If his offer to show the ladies round had sprung from gratitude, Henry found himself enjoying the tour, for he never wearied of pointing out the beauties of Stavely or ceased to take pleasure in the contrast of the cold, neglected house of his early childhood and the lovely cared-for place it had become.

‘Goodness, who is that lady?’ asked the buck-toothed Cynthia, who was obeying her godmother’s instructions to the letter. ‘She looks most unusual!’

They had reached the picture gallery on the top floor and that part of the house reserved for recent portraits of the family and friends.

‘That’s Galina Simonova — the ballerina. It was painted in 1913 after her triumph at the Maryinsky. That diamond star she’s wearing was given to her by the Tsar.’

The slight melancholy which attacked the ladies at the mention of the murdered Tsar was dispelled by the next picture — that of an imperious-looking, red-haired woman in a white gown, standing on the steps of a flag-bedecked mansion and flanked by a pair of elephants en grande tenue.

‘“The Lady Isobel de Larne”,’ read Cynthia, giggling coyly. ‘She has exactly the same colour hair as you, Mr Brandon. Is she a relative?’

‘My mother,’ admitted Henry, looking with amused affection at the flamboyant portrait of Isobel, now living in immense style with her diplomat husband in Udaipur.

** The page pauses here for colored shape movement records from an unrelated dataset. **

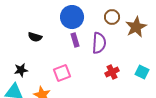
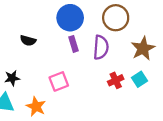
brown circle: (112, 17) -> (116, 18), size x1.5
brown star: (136, 27) -> (143, 48), moved
cyan square: (142, 72) -> (140, 79), moved, turned 32

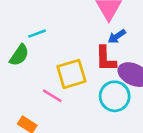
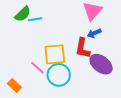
green semicircle: (19, 55) -> (23, 14), moved
cyan circle: (115, 96) -> (59, 75), moved

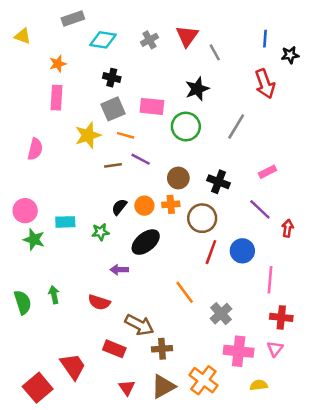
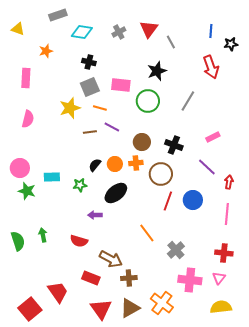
pink rectangle: (57, 98) -> (26, 78), moved
pink line: (270, 280) -> (227, 214), moved
yellow semicircle: (259, 385) -> (221, 307), moved, size x1.5
red triangle: (127, 388) -> (101, 309), size x1.6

In front of an enormous Sargent entitled ‘The Brandon Family at Home’, the ladies insisted on staying for a considerable time. Painted three years earlier in the last months of the war, it showed Rom Brandon still in his colonel’s uniform, his arm in a sling and on his face the exact look of boredom at this time-wasting procedure which was to be seen on the portrait of his father on the opposite wall. Beside him, very close to her husband, was Harriet, one slim hand resting on the fawn hair of her daughter, Natasha, in an effort to hold her down long enough to enable the painter to do his work. Henry himself stood beside Harriet and on a low stool — still boasting his baby ringlets and apparently strangling (with loving concentration) the white puppy in his lap — sat Paul Alexander, Stavely’s heir, whose birth Henry had greeted with unconcealed relief. For Henry had never wavered in his determination to return to the Amazon and but for Paul’s birth would have felt obliged to repay his debt to Rom by learning to take over at Stavely.

The furthest part of the gallery had been set aside for photographs and Henry led the way towards these with alacrity, for he had become a keen photographer and many of the pictures were his own.